Georgia Court of Appeals Discusses Anti-Severability Rules

One of the defining characteristics of a state's non-compete law is its application of the blue-pencil rule. Although several variations of the rule exist, states generally fall into one of two camps: those that readily modify overbroad covenants to make them reasonable, and those that generally frown on modification or blue-penciling.

Georgia historically has been one of the states that enforces only those agreements that are reasonable as written. That is to say, courts cannot modify overbroad agreements to make them enforceable. In essence, Georgia judges will decline to force the parties to accept a contract they could have, but didn't, make.

Georgia law continues to evolve, and a new statute governs contracts entered into after May of 2011. However, it doesn't impact contracts signed before the effective date, and courts will continue to apply the old common law for many years to come.

The Court of Appeals discussed at length the state's anti-severability rule in Lapolla Industries, Inc. v. Hess. As the Court described, the anti-severability rule applies to the following types of restrictive covenants:

  • covenants restricting employment or competition generally in a relevant market;
  • covenants restricting the solicitation of business from actual or potential customers; and
  • covenants restricting the acceptance of business from actual or potential customers.
(There was another type of restrictive covenant at issue in Hess, which I still don't understand after reading it several times and which the Court of Appeals intelligently glided over. Lapolla (the ex-employer) had a non-solicitation covenant that prohibited the employee from soliciting or accepting business from a business competitive with or similar to Lapolla. In other words, the employee could not vend any kind of product or service to a Lapolla competitor. Silly.)  

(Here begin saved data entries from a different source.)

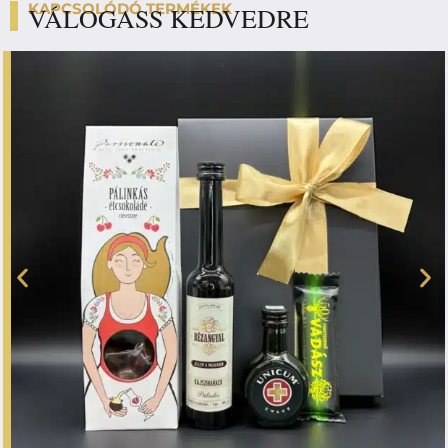
KAPCSOLÓDÓ TERMÉKEK
VÁLOGASS KEDVEDRE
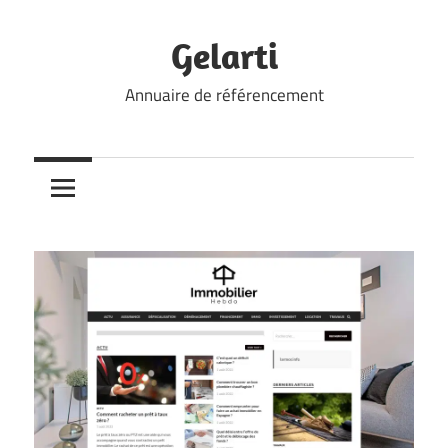
Skip
to
Gelarti
content
Annuaire de référencement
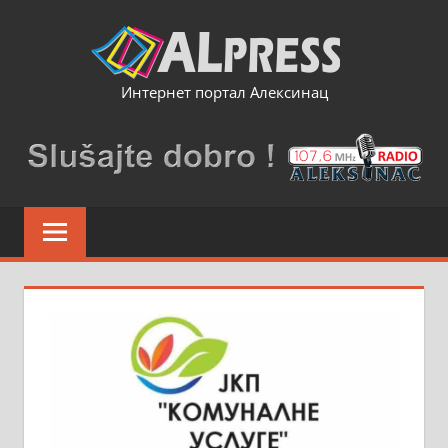
Skip
to
content
Интернет портал Алексинац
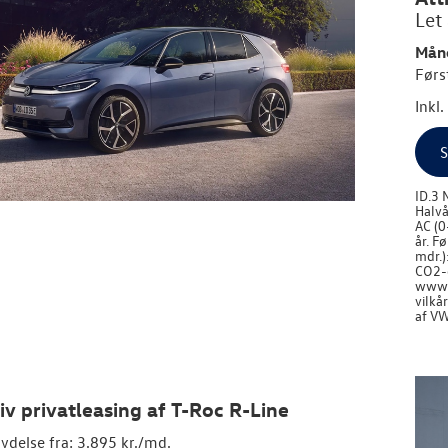
Let
Måne
Førs
Inkl
S
ID.3 
Halvå
AC (0
år. F
mdr.)
CO2-e
www.v
vilkå
af VW
iv privatleasing af T-Roc R-Line
ydelse fra: 3.895 kr./md.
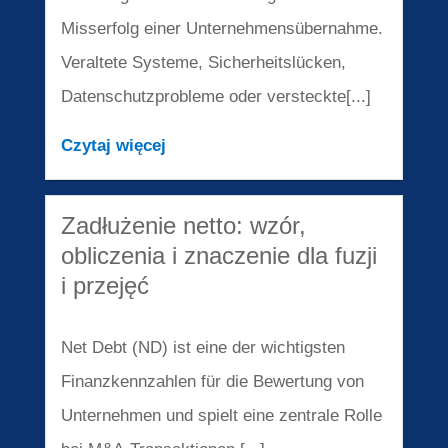
Misserfolg einer Unternehmensübernahme.
Veraltete Systeme, Sicherheitslücken,
Datenschutzprobleme oder versteckte[...]
Czytaj więcej
Zadłużenie netto: wzór,
obliczenia i znaczenie dla fuzji
i przejęć
Net Debt (ND) ist eine der wichtigsten
Finanzkennzahlen für die Bewertung von
Unternehmen und spielt eine zentrale Rolle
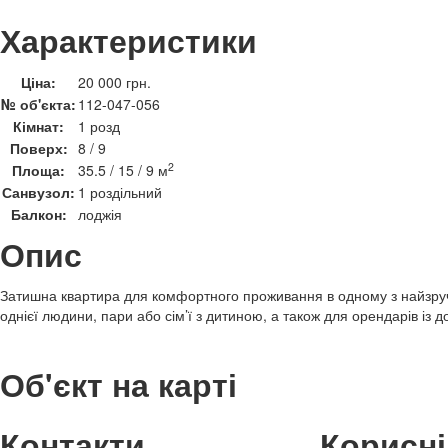
Характеристики
Ціна:
20 000 грн.
№ об'єкта:
112-047-056
Кімнат:
1 розд
Поверх:
8 / 9
2
Площа:
35.5 / 15 / 9 м
Санвузол:
1 роздільний
Балкон:
лоджія
Опис
Затишна квартира для комфортного проживання в одному з найзруч
однієї людини, пари або сім’ї з дитиною, а також для орендарів і
Об'єкт на карті
Контакти
Корисні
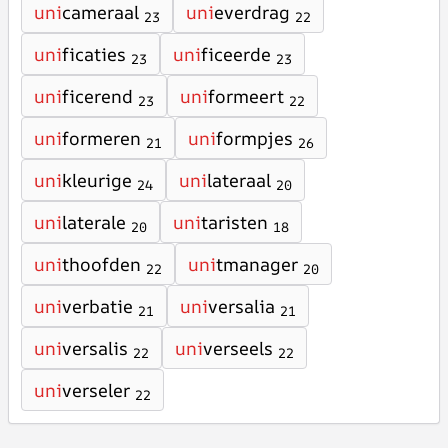
uni
cameraal
uni
everdrag
23
22
uni
ficaties
uni
ficeerde
23
23
uni
ficerend
uni
formeert
23
22
uni
formeren
uni
formpjes
21
26
uni
kleurige
uni
lateraal
24
20
uni
laterale
uni
taristen
20
18
uni
thoofden
uni
tmanager
22
20
uni
verbatie
uni
versalia
21
21
uni
versalis
uni
verseels
22
22
uni
verseler
22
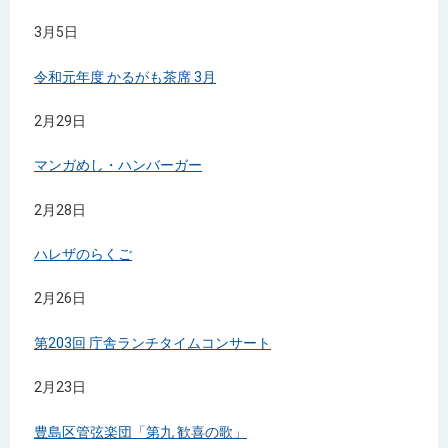
3月5日
令和元年度 かるがも茶席 3月
2月29日
マンガめし・ハンバーガー
2月28日
ハレザのらくご
2月26日
第203回 庁舎ランチタイムコンサート
2月23日
豊島区管弦楽団「第九 歓喜の歌」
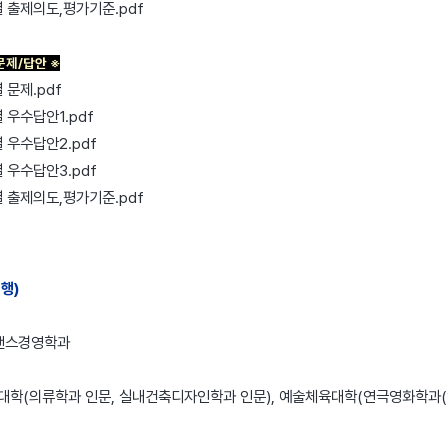
열 출제의도,평가기준.pdf
 문제/답안
※
 문제.pdf
 우수답안1.pdf
 우수답안2.pdf
 우수답안3.pdf
열 출제의도,평가기준.pdf
시행)
이낸스경영학과
학대학(의류학과 인문, 실내건축디자인학과 인문), 예술체육대학(연극영화학과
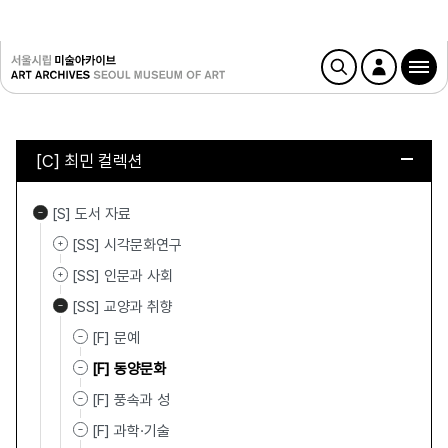
[C] 최민 컬렉션
[S] 도서 자료
[SS] 시각문화연구
[SS] 인문과 사회
[SS] 교양과 취향
[F] 문예
[F] 동양문화
[F] 풍속과 성
[F] 과학·기술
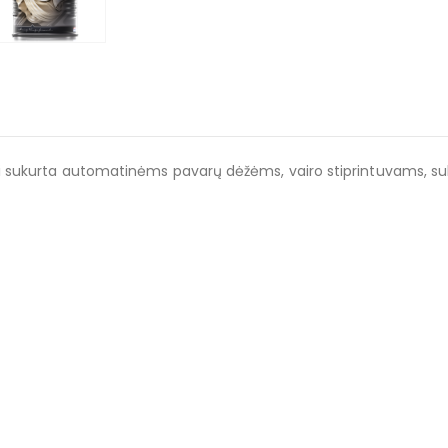
ai sukurta automatinėms pavarų dėžėms, vairo stiprintuvams, s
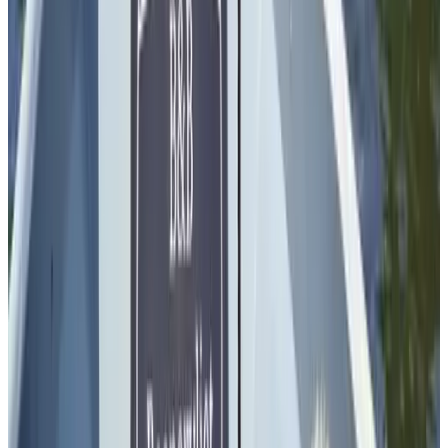
(
4,6 km
van Delft
)
Bed en Breakfast De Weijde Blick
Schipluiden
9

However, the anti-severability rule does not apply to covenants that either:

  • restrict solicitation or hiring of certain employees or independent contractors; and
  • restrict disclosure of trade secrets or confidential information.
Like many states, Georgia historically has frowned upon so-called market-based restraints, which contain broad prohibitions on working for a competitor in any capacity. Georgia's case law, however, also has applied strict scrutiny to lesser restrictive customer-based restraints, such that a number of appellate decisions strike down clauses that many other states would deem enforceable. For instance, Georgia courts have frowned upon customer-based restraints that prevent an employee from accepting, instead of soliciting, a customer's business. This distinction never has made much sense to me, since it's virtually impossible without the aid of legal process to determine who solicited whom.

The Court also discusses at length in Hess Georgia's reluctance to enforce choice of forum and choice of law clauses in contracts when application of a foreign state's law would lead to a result contrary to Georgia's public policy. In keeping with one of my sacrosanct rules to limit discussion of venue and jurisdiction disputes to an absolute minimum, I will say no more regarding this subject.